◆ AIM OF THE EXERCISE ◆
Where does the string "Allemagne" occur in the records below? Copy every line that holds it.

------ GIVEN DATA ------

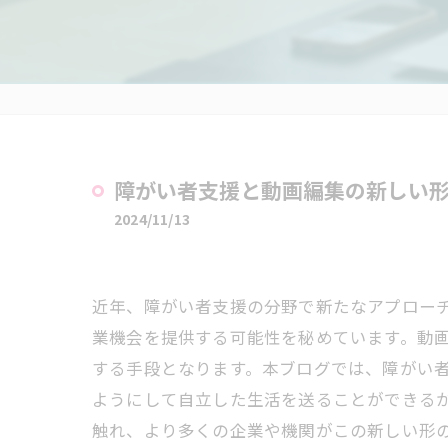
障がい者支援と動画編集の新しい
2024/11/13
近年、障がい者支援の分野で新たなアプロー
業機会を提供する可能性を秘めています。動
する手段となります。本ブログでは、障がい
ようにして自立した生活を送ることができる
触れ、より多くの企業や機関がこの新しい形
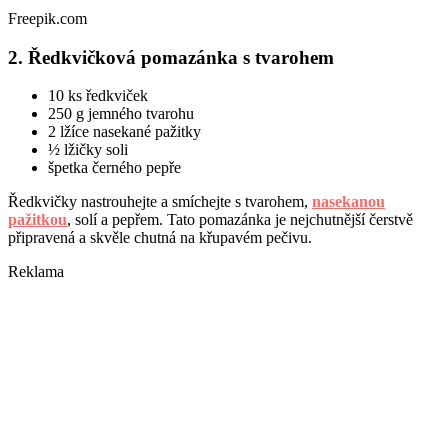
Freepik.com
2. Ředkvičková pomazánka s tvarohem
10 ks ředkviček
250 g jemného tvarohu
2 lžíce nasekané pažitky
½ lžičky soli
špetka černého pepře
Ředkvičky nastrouhejte a smíchejte s tvarohem,
nasekanou
pažitkou
, solí a pepřem. Tato pomazánka je nejchutnější čerstvě
připravená a skvěle chutná na křupavém pečivu.
Reklama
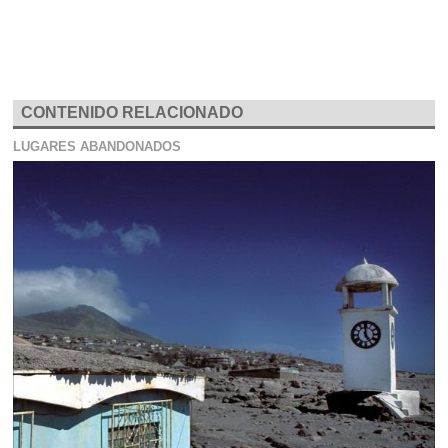
CONTENIDO RELACIONADO
LUGARES ABANDONADOS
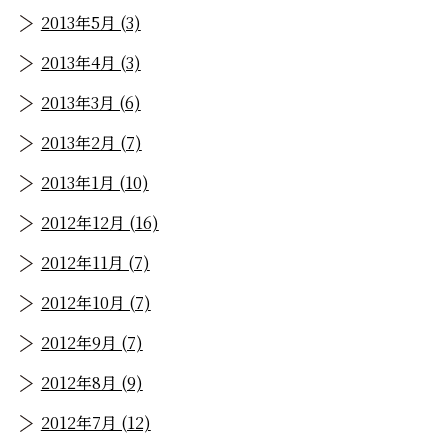
2013年5月 (3)
2013年4月 (3)
2013年3月 (6)
2013年2月 (7)
2013年1月 (10)
2012年12月 (16)
2012年11月 (7)
2012年10月 (7)
2012年9月 (7)
2012年8月 (9)
2012年7月 (12)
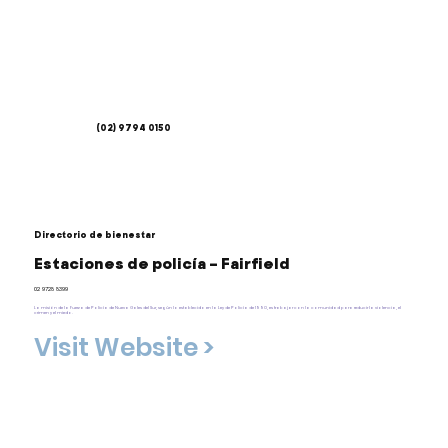
(02) 9794 0150
Directorio de bienestar
Estaciones de policía – Fairfield
02 9728 8399
La misión de la Fuerza de Policía de Nueva Gales del Sur, según lo establecido en la Ley de Policía de 1990, es trabajar con la comunidad para reducir la violencia, el
crimen y el miedo.
Visit Website >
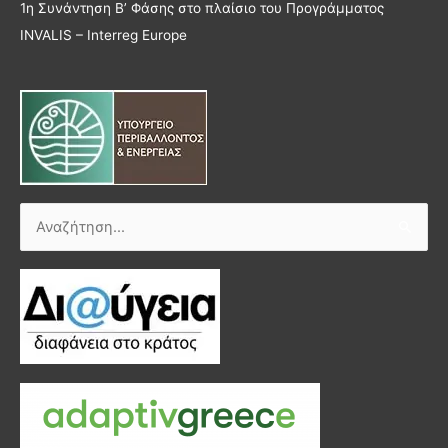
1η Συνάντηση Β’ Φάσης στο πλαίσιο του Προγράμματος
INVALIS – Interreg Europe
Αναζήτηση
για:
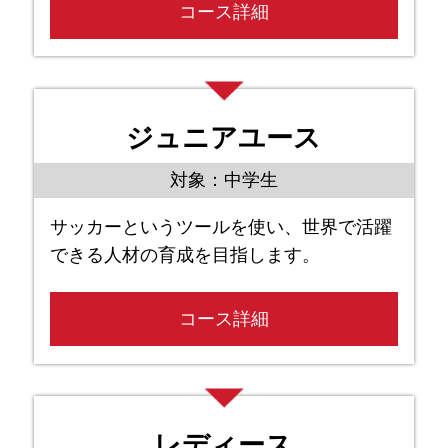
コース詳細
ジュニアユース
対象：中学生
サッカーというツールを使い、世界で活躍
できる人材の育成を目指します。
コース詳細
レディース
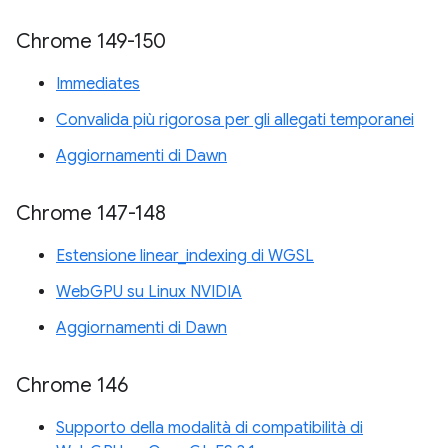
Chrome 149-150
Immediates
Convalida più rigorosa per gli allegati temporanei
Aggiornamenti di Dawn
Chrome 147-148
Estensione linear_indexing di WGSL
WebGPU su Linux NVIDIA
Aggiornamenti di Dawn
Chrome 146
Supporto della modalità di compatibilità di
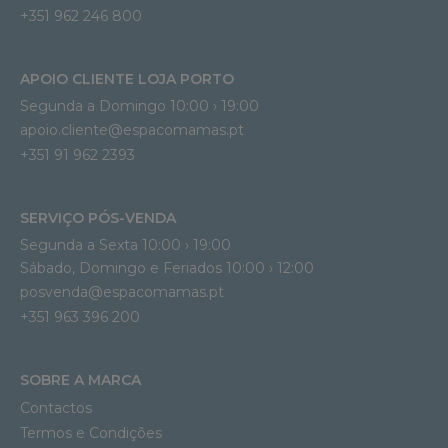
+351 962 246 800
APOIO CLIENTE LOJA PORTO
Segunda a Domingo 10:00 › 19:00
apoio.cliente@espacomamas.pt 
+351 91 962 2393
SERVIÇO PÓS-VENDA
Segunda a Sexta 10:00 › 19:00
Sábado, Domingo e Feriados 10:00 › 12:00
posvenda@espacomamas.pt
+351 963 396 200
SOBRE A MARCA
Contactos
Termos e Condições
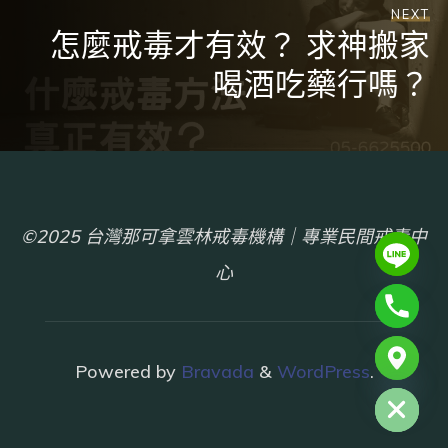
NEXT
怎麼戒毒才有效？ 求神搬家
喝酒吃藥行嗎？
©2025 台灣那可拿雲林戒毒機構｜專業民間戒毒中
心
chaty
Powered by
Bravada
&
WordPress
.
Hide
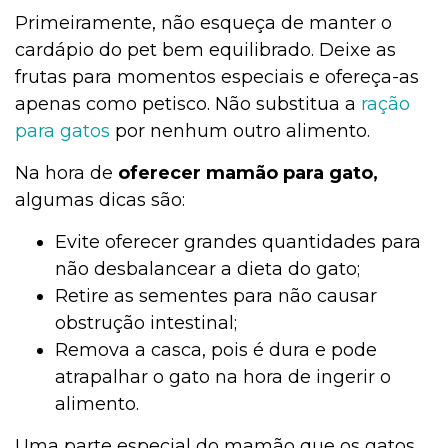
Primeiramente, não esqueça de manter o
cardápio do pet bem equilibrado. Deixe as
frutas para momentos especiais e ofereça-as
apenas como petisco. Não substitua a
ração
para gatos
por nenhum outro alimento.
Na hora de
oferecer mamão para gato,
algumas dicas são:
Evite oferecer grandes quantidades para
não desbalancear a dieta do gato;
Retire as sementes para não causar
obstrução intestinal;
Remova a casca, pois é dura e pode
atrapalhar o gato na hora de ingerir o
alimento.
Uma parte especial do mamão que os gatos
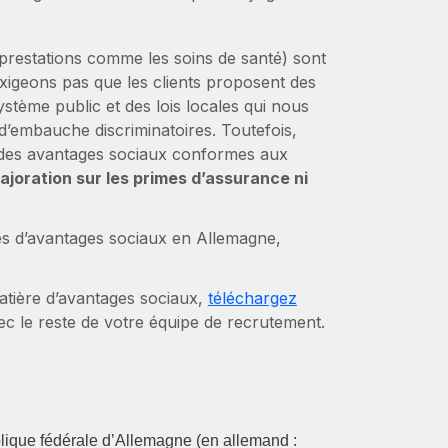
prestations comme les soins de santé) sont
xigeons pas que les clients proposent des
stème public et des lois locales qui nous
 d’embauche discriminatoires. Toutefois,
des avantages sociaux conformes aux
joration sur les primes d’assurance ni
es d’avantages sociaux en Allemagne,
matière d’avantages sociaux,
téléchargez
ec le reste de votre équipe de recrutement.
blique fédérale d’Allemagne (en allemand :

------

◆ SOLUTION TO THIS TASK ◆
es d’avantages sociaux en Allemagne,
blique fédérale d’Allemagne (en allemand :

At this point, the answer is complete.